* [EXERCISE INPUTS]

+++

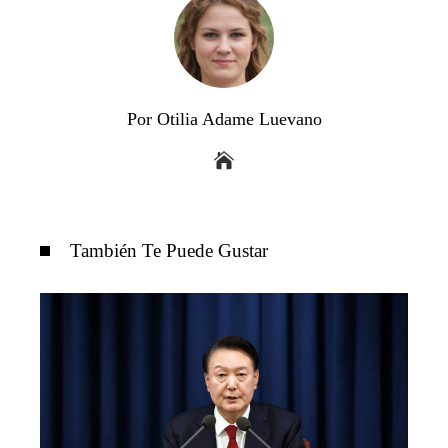
Por Otilia Adame Luevano
También Te Puede Gustar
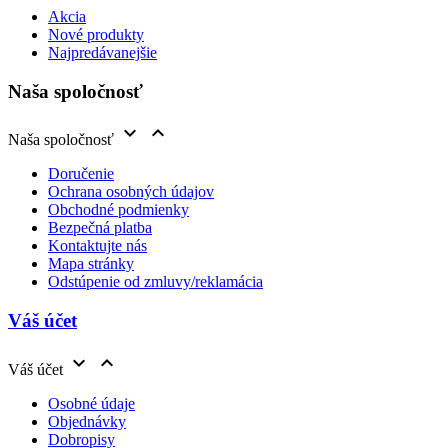
Akcia
Nové produkty
Najpredávanejšie
Naša spoločnosť


Naša spoločnosť
Doručenie
Ochrana osobných údajov
Obchodné podmienky
Bezpečná platba
Kontaktujte nás
Mapa stránky
Odstúpenie od zmluvy/reklamácia
Váš účet


Váš účet
Osobné údaje
Objednávky
Dobropisy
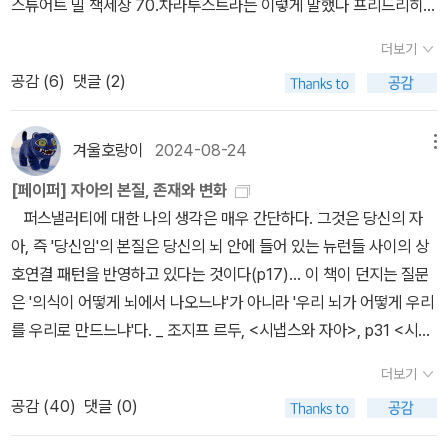
스튜어트 밀 책세상 70.차라투스트라는 이렇게 말했다 프리드리히
지 못한다. 콩브레의 오솔길과 차이점 이외에는. 마차가 갈림길에 이
자에서 일어서겠다는] 결심과 [일어서는] 행위는 순전한 자연 작용들
니체 책세상 71.장자. 1-3 : 철학우화 윤재근 둥지 72.생각의 탄생 로
르기까지 의미를 찾지 못한 화자는 지고한 희열감도 함께 놓친다. 개
더보기
의 연속 중에는 전혀 들어 있는 것이 아니며, 자연 작용들의 순전한 계
버트 루트번스타인 에코의서재 73.강의 : 나의 동양고전 독법 신영복
인적으로 <잃어버린 시간을 찾아서 2>에서 가장 인상 깊은 위의 장
공감 (
6
)
댓글 (2)
속이 아니기 때문이다.(p660) <순수 이성 비판 2> 中 (A533)(B5
돌베개 74.생각에 관한 생각:우리의 행동을 지배하는 생각의 반란!.
면에서 다음 칸트의 유명한 명제를 떠올린다면 다소 엉뚱해 보인다.
61) 자유라는 말은 우주론적 의미에서는 한 상태를 자기로부터 시작
대니얼 카너만 김영사 75.내 안에서 나를 만드는 것들 아담 스미스
이번 페이퍼는 이 뜬금없는 결론에 대한 이야기다. 하지만 이와 동시
하는 능력을 뜻한다. 자유의 원인성은 자연법칙에 따라서 다시금 그
세계사 76.빈 서판(인간은 본성을 타고나는가) 스티븐 핑커 사이언
겨울호랑이
2024-08-24
메뉴
에, 화자가 왜 '마르탱빌'에서는 성공하고 '세 그루 소나무'에서는 실패
것을 시간상에서 규정한 다른 또 하나의 원인 아래에 종속하지 않는
스북스 77.무엇이 탁월한 삶인가 리처드 테일러 마디 78.철학이 필
했는지를 밝혀주는 가장 예리한 열쇠이기도 하다. '개념 없는 직관은
[페이퍼] 자아의 본질, 존재와 변화
다.이런 의미에서의 자유는 순수한 초월적 이념으로서, 그것은 첫째
요한 시간 강신주 사계절 79.니코마코스 윤리학 아리스토텔레스 숲
맹목적이고, 직관 없는 개념은 공허하다.' (Sensation without con
퍼스낼러티에 대한 나의 생각은 매우 간단하다. 그것은 당신의 자
로 경험에서 빌려온 것을 아무것도 함유하고 있지 않으며, 둘째로 그
80.죽음이란 무엇인가 셀리 케이건 엘도라도 81.순수이성비판.1-2.
cept is blind, concept without sensation is empty.) 화자가
아, 즉 '당신임'의 본질은 당신의 뇌 안에 들어 있는 뉴런들 사이의 상
것의 대상은 어떠한 경험에서도 일정하게 주어질 수가 없다.(p72
임마누엘 칸드 아카넷 82.꿈의 해석 프로이트 돋을새김 83.강신주의
위디메닐로 가면서 마차가 갈림길에 이르기까지 고민을 거듭한다. 만
호연결 패턴을 반영하고 있다는 것이다(p17)... 이 책이 던지는 질문
4)... 실천적 의미에서 자유란 감성의 충동에 의한 강요로부터의 의사
감정수업(스피노자와 함께 배우는 인간의 48가지 얼굴) 강신주 민음
약 화자가 콩브레에서의 갈림길이 게르망트 쪽과 메제글리즈 쪽으로
은 '의식이 어떻게 뇌에서 나오느냐'가 아니라 '우리 뇌가 어떻게 우리
의 독립을 말한다. 왜냐하면, 의사는 정념적(감성의 운동인에 의해)으
사 ▣ 과 학 84.과학혁명의 구
향하고 있었음을 기억한다면, 위디메닐에서의 갈림길이 이와 다르지
를 우리로 만드느냐'다. _ 조지프 르두, <시냅스와 자아>, p31 <시냅
로 촉발되는 한에서는 감성적이고, 그것이 정념적으로 어쩔 수 없게
조 [4판] 토머스 S. 쿤 까치 85.이기적 유전자 [개정판] 리처드 도킨
않았음을 알아챌 수 있지 않았을까. 갈림길에서의 유사성으로부터 데
스와 자아>에서 저자는 뇌과학자로서 '자아'의 개념을 밝혀나간다. 세
될 수 있을 적에는 동물적(動物的 意思)이라 일컬어지니 말이다.
스 을유문화사 86.부분과 전체 [개정신판] 하이젠베르크 지식산업사
더보기
자뷰를 느꼈다면, 우리는 게르망트와 메제글리즈로 난 길을 가져올
부적으로 생명의 특징을 결정하는 정보를 담고 있는 유전자가 신경세
인간의 의사는 感受的 意思이기는 하지만, 動物的이지는 않고,
87.인간 등정의 발자취 88.(짧고 쉽게 쓴) 시간의 역사 스티븐 호킹
공감 (
40
)
댓글 (0)
수 있을 것이다. 앞선 페이퍼에서 게르망트 쪽(영속)과 메제글리즈 쪽
포의 구조와 기능을 담당하는 단백질을 만들어 내고, 이렇게 만들어
自由롭다. 왜냐하면 감성이 그 활동을 필연적으로 만드는 것이 아니
까치 89.종의 기원 : 생물의 진화론을 확립시킨 획기적인 고전 다윈
(감각)으로 규정했었던 결론을 가져온다면, 이번에는 한 걸음 더 나아
진 신경세포들은 시냅스의 연결강도 조절을 통해 LTP(장기강화, Lo
라, 오히려 인간에게는 감성적 충동에 의한 강요로부터 독립해서 자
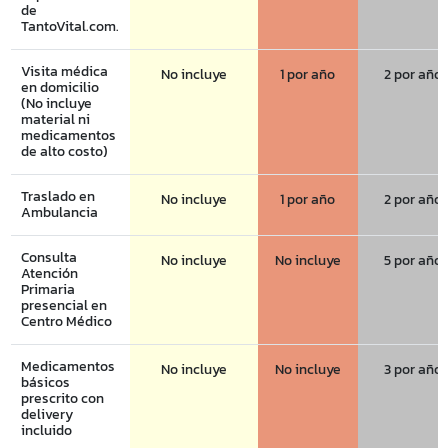
de
TantoVital.com.
Visita médica
No incluye
1 por año
2 por año
en domicilio
(No incluye
material ni
medicamentos
de alto costo)
Traslado en
No incluye
1 por año
2 por año
Ambulancia
Consulta
No incluye
No incluye
5 por año
Atención
Primaria
presencial en
Centro Médico
Medicamentos
No incluye
No incluye
3 por año
básicos
prescrito con
delivery
incluido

+++

* [THE PROBLEM] The records must appear again word for word, though none of their pictures should.

* [RESPONSE BOX]
Por Otilia Adame Luevano
También Te Puede Gustar
Akcia
Nové produkty
Najpredávanejšie
Naša spoločnosť


Naša spoločnosť
Doručenie
Ochrana osobných údajov
Obchodné podmienky
Bezpečná platba
Kontaktujte nás
Mapa stránky
Odstúpenie od zmluvy/reklamácia
Váš účet


Váš účet
Osobné údaje
Objednávky
Dobropisy
스튜어트 밀 책세상 70.차라투스트라는 이렇게 말했다 프리드리히
지 못한다. 콩브레의 오솔길과 차이점 이외에는. 마차가 갈림길에 이
자에서 일어서겠다는] 결심과 [일어서는] 행위는 순전한 자연 작용들
니체 책세상 71.장자. 1-3 : 철학우화 윤재근 둥지 72.생각의 탄생 로
르기까지 의미를 찾지 못한 화자는 지고한 희열감도 함께 놓친다. 개
더보기
의 연속 중에는 전혀 들어 있는 것이 아니며, 자연 작용들의 순전한 계
버트 루트번스타인 에코의서재 73.강의 : 나의 동양고전 독법 신영복
인적으로 <잃어버린 시간을 찾아서 2>에서 가장 인상 깊은 위의 장
공감 (
6
)
댓글 (2)
속이 아니기 때문이다.(p660) <순수 이성 비판 2> 中 (A533)(B5
돌베개 74.생각에 관한 생각:우리의 행동을 지배하는 생각의 반란!.
면에서 다음 칸트의 유명한 명제를 떠올린다면 다소 엉뚱해 보인다.
61) 자유라는 말은 우주론적 의미에서는 한 상태를 자기로부터 시작
대니얼 카너만 김영사 75.내 안에서 나를 만드는 것들 아담 스미스
이번 페이퍼는 이 뜬금없는 결론에 대한 이야기다. 하지만 이와 동시
하는 능력을 뜻한다. 자유의 원인성은 자연법칙에 따라서 다시금 그
세계사 76.빈 서판(인간은 본성을 타고나는가) 스티븐 핑커 사이언
겨울호랑이
2024-08-24
메뉴
에, 화자가 왜 '마르탱빌'에서는 성공하고 '세 그루 소나무'에서는 실패
것을 시간상에서 규정한 다른 또 하나의 원인 아래에 종속하지 않는
스북스 77.무엇이 탁월한 삶인가 리처드 테일러 마디 78.철학이 필
했는지를 밝혀주는 가장 예리한 열쇠이기도 하다. '개념 없는 직관은
[페이퍼] 자아의 본질, 존재와 변화
다.이런 의미에서의 자유는 순수한 초월적 이념으로서, 그것은 첫째
요한 시간 강신주 사계절 79.니코마코스 윤리학 아리스토텔레스 숲
맹목적이고, 직관 없는 개념은 공허하다.' (Sensation without con
퍼스낼러티에 대한 나의 생각은 매우 간단하다. 그것은 당신의 자
로 경험에서 빌려온 것을 아무것도 함유하고 있지 않으며, 둘째로 그
80.죽음이란 무엇인가 셀리 케이건 엘도라도 81.순수이성비판.1-2.
cept is blind, concept without sensation is empty.) 화자가
아, 즉 '당신임'의 본질은 당신의 뇌 안에 들어 있는 뉴런들 사이의 상
것의 대상은 어떠한 경험에서도 일정하게 주어질 수가 없다.(p72
임마누엘 칸드 아카넷 82.꿈의 해석 프로이트 돋을새김 83.강신주의
위디메닐로 가면서 마차가 갈림길에 이르기까지 고민을 거듭한다. 만
호연결 패턴을 반영하고 있다는 것이다(p17)... 이 책이 던지는 질문
4)... 실천적 의미에서 자유란 감성의 충동에 의한 강요로부터의 의사
감정수업(스피노자와 함께 배우는 인간의 48가지 얼굴) 강신주 민음
약 화자가 콩브레에서의 갈림길이 게르망트 쪽과 메제글리즈 쪽으로
은 '의식이 어떻게 뇌에서 나오느냐'가 아니라 '우리 뇌가 어떻게 우리
의 독립을 말한다. 왜냐하면, 의사는 정념적(감성의 운동인에 의해)으
사 ▣ 과 학 84.과학혁명의 구
향하고 있었음을 기억한다면, 위디메닐에서의 갈림길이 이와 다르지
를 우리로 만드느냐'다. _ 조지프 르두, <시냅스와 자아>, p31 <시냅
로 촉발되는 한에서는 감성적이고, 그것이 정념적으로 어쩔 수 없게
조 [4판] 토머스 S. 쿤 까치 85.이기적 유전자 [개정판] 리처드 도킨
않았음을 알아챌 수 있지 않았을까. 갈림길에서의 유사성으로부터 데
스와 자아>에서 저자는 뇌과학자로서 '자아'의 개념을 밝혀나간다. 세
될 수 있을 적에는 동물적(動物的 意思)이라 일컬어지니 말이다.
스 을유문화사 86.부분과 전체 [개정신판] 하이젠베르크 지식산업사
더보기
자뷰를 느꼈다면, 우리는 게르망트와 메제글리즈로 난 길을 가져올
부적으로 생명의 특징을 결정하는 정보를 담고 있는 유전자가 신경세
인간의 의사는 感受的 意思이기는 하지만, 動物的이지는 않고,
87.인간 등정의 발자취 88.(짧고 쉽게 쓴) 시간의 역사 스티븐 호킹
공감 (
40
)
댓글 (0)
수 있을 것이다. 앞선 페이퍼에서 게르망트 쪽(영속)과 메제글리즈 쪽
포의 구조와 기능을 담당하는 단백질을 만들어 내고, 이렇게 만들어
自由롭다. 왜냐하면 감성이 그 활동을 필연적으로 만드는 것이 아니
까치 89.종의 기원 : 생물의 진화론을 확립시킨 획기적인 고전 다윈
(감각)으로 규정했었던 결론을 가져온다면, 이번에는 한 걸음 더 나아
진 신경세포들은 시냅스의 연결강도 조절을 통해 LTP(장기강화, Lo
라, 오히려 인간에게는 감성적 충동에 의한 강요로부터 독립해서 자
de
TantoVital.com.
Visita médica
No incluye
1 por año
2 por año
en domicilio
(No incluye
material ni
medicamentos
de alto costo)
Traslado en
No incluye
1 por año
2 por año
Ambulancia
Consulta
No incluye
No incluye
5 por año
Atención
Primaria
presencial en
Centro Médico
Medicamentos
No incluye
No incluye
3 por año
básicos
prescrito con
delivery
incluido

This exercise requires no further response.